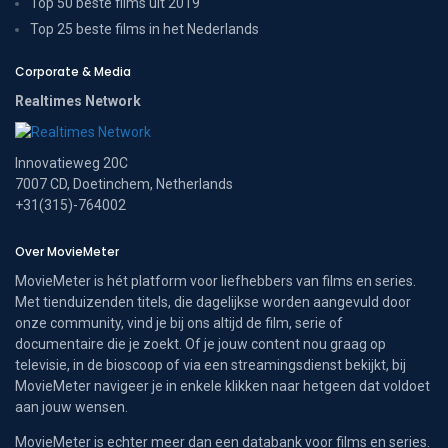
Top 50 beste films uit 2019
Top 25 beste films in het Nederlands
Corporate & Media
Realtimes Network
Innovatieweg 20C
7007 CD, Doetinchem, Netherlands
+31(315)-764002
Over MovieMeter
MovieMeter is hét platform voor liefhebbers van films en series.
Met tienduizenden titels, die dagelijkse worden aangevuld door
onze community, vind je bij ons altijd de film, serie of
documentaire die je zoekt. Of je jouw content nou graag op
televisie, in de bioscoop of via een streamingsdienst bekijkt, bij
MovieMeter navigeer je in enkele klikken naar hetgeen dat voldoet
aan jouw wensen.
MovieMeter is echter meer dan een databank voor films en series.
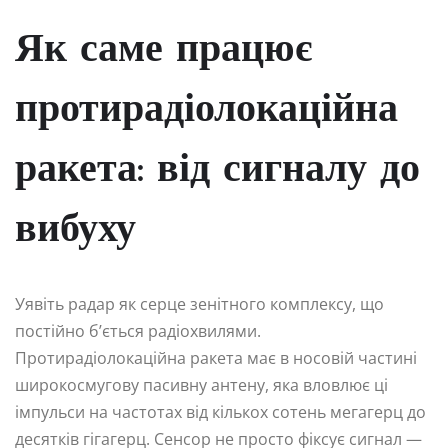
Як саме працює
протирадіолокаційна
ракета: від сигналу до
вибуху
Уявіть радар як серце зенітного комплексу, що
постійно б’ється радіохвилями.
Протирадіолокаційна ракета має в носовій частині
широкосмугову пасивну антену, яка вловлює ці
імпульси на частотах від кількох сотень мегагерц до
десятків гігагерц. Сенсор не просто фіксує сигнал —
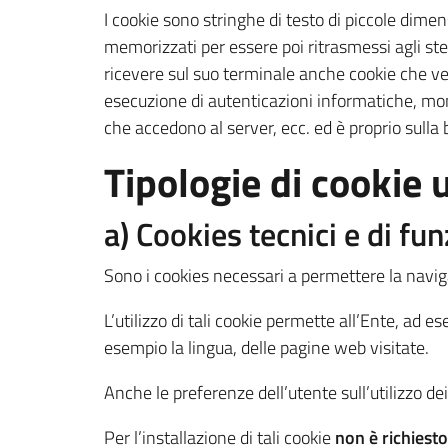
I cookie sono stringhe di testo di piccole dimen
memorizzati per essere poi ritrasmessi agli ste
ricevere sul suo terminale anche cookie che vengo
esecuzione di autenticazioni informatiche, mon
che accedono al server, ecc. ed è proprio sulla b
Tipologie di cookie u
a) Cookies tecnici e di fun
Sono i cookies necessari a permettere la navigazio
L’utilizzo di tali cookie permette all’Ente, ad e
esempio la lingua, delle pagine web visitate.
Anche le preferenze dell’utente sull’utilizzo 
Per l’installazione di tali cookie
non è richiesto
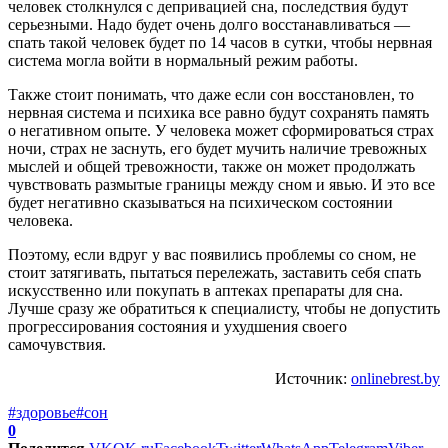
человек столкнулся с депривацией сна, последствия будут
серьезными. Надо будет очень долго восстанавливаться —
спать такой человек будет по 14 часов в сутки, чтобы нервная
система могла войти в нормальный режим работы.
Также стоит понимать, что даже если сон восстановлен, то
нервная система и психика все равно будут сохранять память
о негативном опыте. У человека может сформироваться страх
ночи, страх не заснуть, его будет мучить наличие тревожных
мыслей и общей тревожности, также он может продолжать
чувствовать размытые границы между сном и явью. И это все
будет негативно сказываться на психическом состоянии
человека.
Поэтому, если вдруг у вас появились проблемы со сном, не
стоит затягивать, пытаться перележать, заставить себя спать
искусственно или покупать в аптеках препараты для сна.
Лучше сразу же обратиться к специалисту, чтобы не допустить
прогрессирования состояния и ухудшения своего
самочувствия.
Источник:
onlinebrest.by
#здоровье
#сон
0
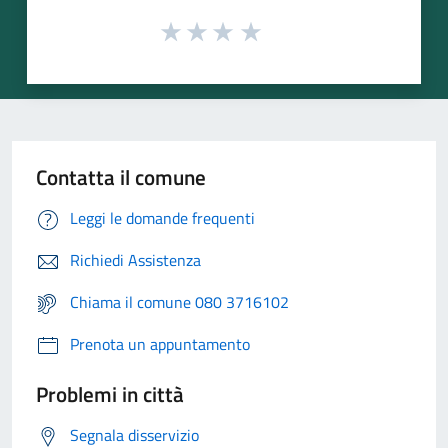
Contatta il comune
Leggi le domande frequenti
Richiedi Assistenza
Chiama il comune 080 3716102
Prenota un appuntamento
Problemi in città
Segnala disservizio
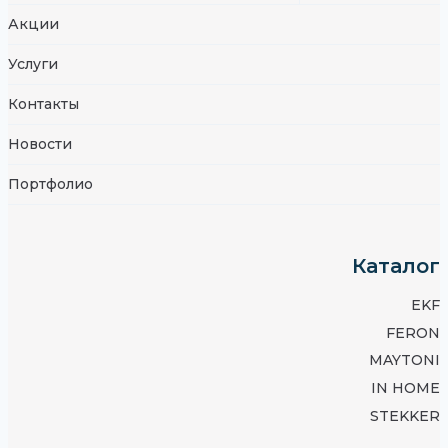
Акции
Услуги
Контакты
Новости
Портфолио
Каталог
EKF
FERON
MAYTONI
IN HOME
STEKKER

### WHAT YOU HAVE TO DO
Using the material above, tally the lines that hold the string "comune". Reply with the number alone.

### EXERCISE RESPONSE
2